**SUPPLIED RECORDS:**
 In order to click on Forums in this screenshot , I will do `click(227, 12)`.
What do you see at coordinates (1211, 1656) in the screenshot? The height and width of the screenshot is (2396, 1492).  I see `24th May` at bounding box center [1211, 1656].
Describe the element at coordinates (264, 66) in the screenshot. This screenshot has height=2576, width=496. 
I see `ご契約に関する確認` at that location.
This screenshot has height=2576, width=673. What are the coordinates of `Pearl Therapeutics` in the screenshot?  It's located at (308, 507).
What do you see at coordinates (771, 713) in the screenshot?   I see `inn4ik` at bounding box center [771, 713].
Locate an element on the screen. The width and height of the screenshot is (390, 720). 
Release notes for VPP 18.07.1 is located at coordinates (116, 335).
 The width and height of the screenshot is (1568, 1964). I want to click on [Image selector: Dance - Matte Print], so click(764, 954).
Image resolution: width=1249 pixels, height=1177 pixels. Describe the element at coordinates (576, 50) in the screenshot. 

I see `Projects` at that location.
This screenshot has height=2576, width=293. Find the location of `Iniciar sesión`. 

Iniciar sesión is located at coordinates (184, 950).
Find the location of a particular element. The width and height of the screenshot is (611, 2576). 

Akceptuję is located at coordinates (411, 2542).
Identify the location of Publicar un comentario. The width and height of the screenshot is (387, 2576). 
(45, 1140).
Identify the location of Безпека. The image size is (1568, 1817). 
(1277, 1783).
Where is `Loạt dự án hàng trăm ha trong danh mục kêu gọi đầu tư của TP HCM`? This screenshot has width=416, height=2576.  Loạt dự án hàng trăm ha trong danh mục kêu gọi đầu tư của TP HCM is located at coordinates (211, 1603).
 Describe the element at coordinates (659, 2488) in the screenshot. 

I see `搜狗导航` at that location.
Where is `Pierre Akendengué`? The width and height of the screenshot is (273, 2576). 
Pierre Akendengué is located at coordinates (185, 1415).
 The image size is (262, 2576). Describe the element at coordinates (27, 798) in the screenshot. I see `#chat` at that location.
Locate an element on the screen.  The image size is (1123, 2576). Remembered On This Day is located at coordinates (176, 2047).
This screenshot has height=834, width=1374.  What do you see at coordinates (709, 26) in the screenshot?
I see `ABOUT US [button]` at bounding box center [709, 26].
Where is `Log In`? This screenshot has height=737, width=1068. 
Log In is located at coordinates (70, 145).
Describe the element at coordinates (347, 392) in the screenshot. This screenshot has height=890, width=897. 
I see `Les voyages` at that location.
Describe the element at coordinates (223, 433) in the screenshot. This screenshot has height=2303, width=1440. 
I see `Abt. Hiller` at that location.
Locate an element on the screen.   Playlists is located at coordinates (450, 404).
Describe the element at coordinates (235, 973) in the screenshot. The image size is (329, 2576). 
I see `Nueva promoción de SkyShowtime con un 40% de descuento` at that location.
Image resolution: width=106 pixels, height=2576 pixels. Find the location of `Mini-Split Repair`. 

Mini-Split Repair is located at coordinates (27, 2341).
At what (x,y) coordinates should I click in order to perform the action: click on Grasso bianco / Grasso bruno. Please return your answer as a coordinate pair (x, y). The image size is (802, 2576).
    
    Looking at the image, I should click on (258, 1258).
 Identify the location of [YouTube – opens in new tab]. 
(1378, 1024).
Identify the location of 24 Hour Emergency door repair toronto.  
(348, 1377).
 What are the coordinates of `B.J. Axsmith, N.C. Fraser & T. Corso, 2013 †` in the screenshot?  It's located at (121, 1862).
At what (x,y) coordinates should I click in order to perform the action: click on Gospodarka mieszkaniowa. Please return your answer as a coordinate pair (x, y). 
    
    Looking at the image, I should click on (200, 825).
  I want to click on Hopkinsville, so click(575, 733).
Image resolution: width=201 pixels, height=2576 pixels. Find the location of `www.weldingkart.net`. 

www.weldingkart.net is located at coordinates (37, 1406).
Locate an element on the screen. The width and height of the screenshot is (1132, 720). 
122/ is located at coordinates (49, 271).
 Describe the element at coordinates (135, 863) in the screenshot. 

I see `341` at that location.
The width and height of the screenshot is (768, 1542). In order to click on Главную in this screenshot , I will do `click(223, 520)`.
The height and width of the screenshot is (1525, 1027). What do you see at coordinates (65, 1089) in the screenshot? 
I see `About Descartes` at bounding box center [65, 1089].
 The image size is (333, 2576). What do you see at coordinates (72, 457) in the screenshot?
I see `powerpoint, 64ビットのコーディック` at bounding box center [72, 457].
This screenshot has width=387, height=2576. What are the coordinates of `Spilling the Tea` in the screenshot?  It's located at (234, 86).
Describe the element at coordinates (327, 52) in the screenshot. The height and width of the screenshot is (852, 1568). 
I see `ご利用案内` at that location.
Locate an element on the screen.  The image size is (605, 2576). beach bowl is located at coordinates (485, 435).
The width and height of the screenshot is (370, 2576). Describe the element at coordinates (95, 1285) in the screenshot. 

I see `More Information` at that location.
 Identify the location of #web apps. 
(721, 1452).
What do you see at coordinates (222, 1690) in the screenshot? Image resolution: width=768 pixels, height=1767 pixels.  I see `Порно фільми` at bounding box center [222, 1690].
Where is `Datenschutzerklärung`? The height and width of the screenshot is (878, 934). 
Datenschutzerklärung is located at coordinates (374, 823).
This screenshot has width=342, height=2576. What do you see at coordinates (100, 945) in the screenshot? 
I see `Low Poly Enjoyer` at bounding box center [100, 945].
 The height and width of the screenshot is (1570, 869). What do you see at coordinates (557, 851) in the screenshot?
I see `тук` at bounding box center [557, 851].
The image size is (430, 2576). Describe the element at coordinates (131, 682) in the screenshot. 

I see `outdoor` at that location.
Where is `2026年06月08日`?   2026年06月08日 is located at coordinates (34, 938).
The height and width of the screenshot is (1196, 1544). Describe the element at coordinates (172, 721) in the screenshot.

**YOUR OBJECTIVE:** The lines from the first of the entries through the line holding "What do you see at coordinates (1211, 1656)" are to be restated word for word, and no others.

**TASK OUTPUT:**
 In order to click on Forums in this screenshot , I will do `click(227, 12)`.
What do you see at coordinates (1211, 1656) in the screenshot? The height and width of the screenshot is (2396, 1492).  I see `24th May` at bounding box center [1211, 1656].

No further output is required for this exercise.